====== Source material
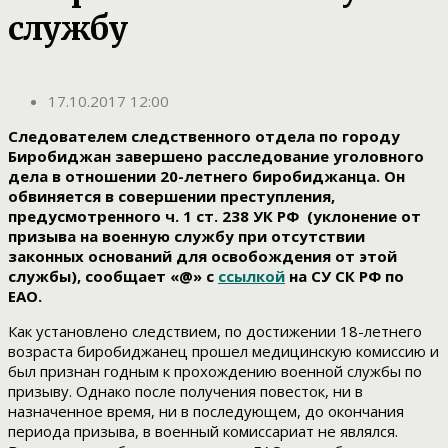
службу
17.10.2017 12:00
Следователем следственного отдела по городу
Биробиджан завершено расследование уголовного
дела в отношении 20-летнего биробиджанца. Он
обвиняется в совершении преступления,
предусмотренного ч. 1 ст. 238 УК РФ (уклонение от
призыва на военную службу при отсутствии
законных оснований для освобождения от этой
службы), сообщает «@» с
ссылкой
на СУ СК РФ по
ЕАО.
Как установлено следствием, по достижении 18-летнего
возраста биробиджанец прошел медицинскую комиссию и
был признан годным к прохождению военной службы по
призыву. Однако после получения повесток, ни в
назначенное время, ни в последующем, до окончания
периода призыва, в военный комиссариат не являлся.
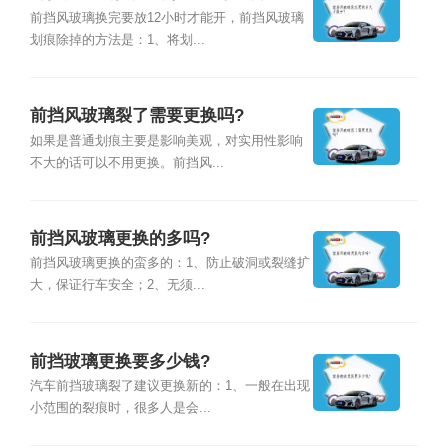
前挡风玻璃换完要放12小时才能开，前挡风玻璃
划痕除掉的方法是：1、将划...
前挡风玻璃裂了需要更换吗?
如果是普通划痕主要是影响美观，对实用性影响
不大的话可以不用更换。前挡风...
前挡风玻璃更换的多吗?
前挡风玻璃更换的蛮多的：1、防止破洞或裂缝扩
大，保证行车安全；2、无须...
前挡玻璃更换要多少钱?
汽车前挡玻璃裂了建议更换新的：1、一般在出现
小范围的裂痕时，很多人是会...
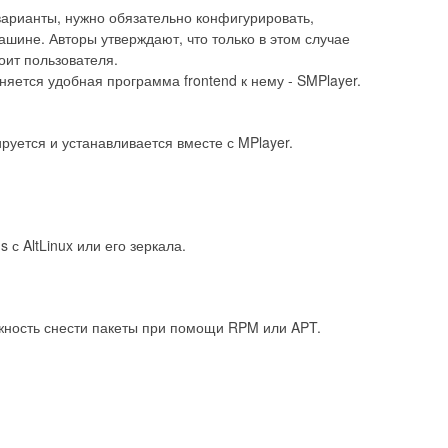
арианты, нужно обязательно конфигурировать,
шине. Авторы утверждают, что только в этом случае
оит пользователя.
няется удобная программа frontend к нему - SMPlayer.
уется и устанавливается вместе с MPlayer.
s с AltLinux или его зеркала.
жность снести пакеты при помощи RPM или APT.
============
====== Source material
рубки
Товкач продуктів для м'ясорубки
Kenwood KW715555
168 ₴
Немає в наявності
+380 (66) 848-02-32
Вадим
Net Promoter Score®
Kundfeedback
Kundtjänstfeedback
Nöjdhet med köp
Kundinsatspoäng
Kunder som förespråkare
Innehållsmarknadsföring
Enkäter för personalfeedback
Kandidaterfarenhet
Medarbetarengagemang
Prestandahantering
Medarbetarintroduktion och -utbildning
============
Once you reach the line with "Innehållsmarknadsföring" in the data above, copy it and every line after it exactly, up to and including the line with "Medarbetarintroduktion och -utbildning".

→ **Answer for this exercise**:
Innehållsmarknadsföring
Enkäter för personalfeedback
Kandidaterfarenhet
Medarbetarengagemang
Prestandahantering
Medarbetarintroduktion och -utbildning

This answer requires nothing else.